§ Work order:
Across the entries below, how many lines contain the string "próximos"? Give only the count.

(Excerpts from a dataset)
------------------------------------------------------------
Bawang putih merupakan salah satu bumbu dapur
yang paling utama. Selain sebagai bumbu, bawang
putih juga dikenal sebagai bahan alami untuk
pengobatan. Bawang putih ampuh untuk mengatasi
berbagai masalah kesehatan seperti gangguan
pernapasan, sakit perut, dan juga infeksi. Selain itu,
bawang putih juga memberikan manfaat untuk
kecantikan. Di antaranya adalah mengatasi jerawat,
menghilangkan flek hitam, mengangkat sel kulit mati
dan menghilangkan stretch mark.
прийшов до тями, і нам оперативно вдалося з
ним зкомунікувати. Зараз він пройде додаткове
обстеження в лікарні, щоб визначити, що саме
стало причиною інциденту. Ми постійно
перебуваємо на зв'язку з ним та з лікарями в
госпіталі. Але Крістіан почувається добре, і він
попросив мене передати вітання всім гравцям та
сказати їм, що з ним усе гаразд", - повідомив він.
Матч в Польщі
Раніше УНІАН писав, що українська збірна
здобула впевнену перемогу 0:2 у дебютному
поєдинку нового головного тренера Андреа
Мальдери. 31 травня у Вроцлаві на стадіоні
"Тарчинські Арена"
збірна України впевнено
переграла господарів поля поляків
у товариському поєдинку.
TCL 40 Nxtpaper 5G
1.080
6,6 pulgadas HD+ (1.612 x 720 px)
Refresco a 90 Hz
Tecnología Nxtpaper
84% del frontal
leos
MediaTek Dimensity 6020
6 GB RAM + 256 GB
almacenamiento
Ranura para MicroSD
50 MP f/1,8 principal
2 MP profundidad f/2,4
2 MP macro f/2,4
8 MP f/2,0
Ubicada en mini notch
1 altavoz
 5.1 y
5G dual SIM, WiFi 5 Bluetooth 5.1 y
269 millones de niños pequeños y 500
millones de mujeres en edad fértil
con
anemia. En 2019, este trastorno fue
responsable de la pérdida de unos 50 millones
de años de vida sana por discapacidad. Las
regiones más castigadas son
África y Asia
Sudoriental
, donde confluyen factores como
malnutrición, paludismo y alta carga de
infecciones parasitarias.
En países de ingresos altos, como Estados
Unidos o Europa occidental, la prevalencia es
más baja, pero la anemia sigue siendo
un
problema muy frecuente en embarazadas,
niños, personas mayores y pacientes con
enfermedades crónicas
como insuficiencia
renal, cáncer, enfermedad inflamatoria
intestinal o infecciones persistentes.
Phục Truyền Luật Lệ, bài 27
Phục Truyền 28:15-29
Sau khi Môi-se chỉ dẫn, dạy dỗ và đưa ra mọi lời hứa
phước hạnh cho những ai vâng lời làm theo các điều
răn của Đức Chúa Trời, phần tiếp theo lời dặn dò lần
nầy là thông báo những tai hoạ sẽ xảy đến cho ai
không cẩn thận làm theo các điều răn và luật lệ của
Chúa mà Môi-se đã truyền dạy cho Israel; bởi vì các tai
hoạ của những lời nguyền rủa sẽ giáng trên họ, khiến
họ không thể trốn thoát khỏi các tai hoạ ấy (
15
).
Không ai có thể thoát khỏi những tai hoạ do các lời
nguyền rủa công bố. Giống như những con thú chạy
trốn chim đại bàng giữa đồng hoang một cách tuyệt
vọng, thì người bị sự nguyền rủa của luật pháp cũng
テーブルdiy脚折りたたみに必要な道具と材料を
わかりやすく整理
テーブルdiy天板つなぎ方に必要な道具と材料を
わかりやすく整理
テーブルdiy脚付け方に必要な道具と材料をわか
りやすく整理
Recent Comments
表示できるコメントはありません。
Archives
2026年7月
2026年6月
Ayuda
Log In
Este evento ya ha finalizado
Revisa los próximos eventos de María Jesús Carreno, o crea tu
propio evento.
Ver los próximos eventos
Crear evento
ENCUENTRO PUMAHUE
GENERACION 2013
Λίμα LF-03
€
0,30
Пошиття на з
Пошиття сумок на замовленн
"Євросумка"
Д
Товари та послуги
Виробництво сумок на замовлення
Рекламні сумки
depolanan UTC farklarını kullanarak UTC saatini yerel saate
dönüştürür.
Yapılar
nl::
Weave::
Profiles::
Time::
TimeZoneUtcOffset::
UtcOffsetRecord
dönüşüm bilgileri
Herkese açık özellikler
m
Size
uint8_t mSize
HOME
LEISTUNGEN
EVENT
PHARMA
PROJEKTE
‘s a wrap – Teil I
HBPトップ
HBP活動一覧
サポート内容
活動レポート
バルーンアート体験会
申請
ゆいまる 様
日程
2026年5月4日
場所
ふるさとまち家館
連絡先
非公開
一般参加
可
------------------------------------------------------------
§ Output:
2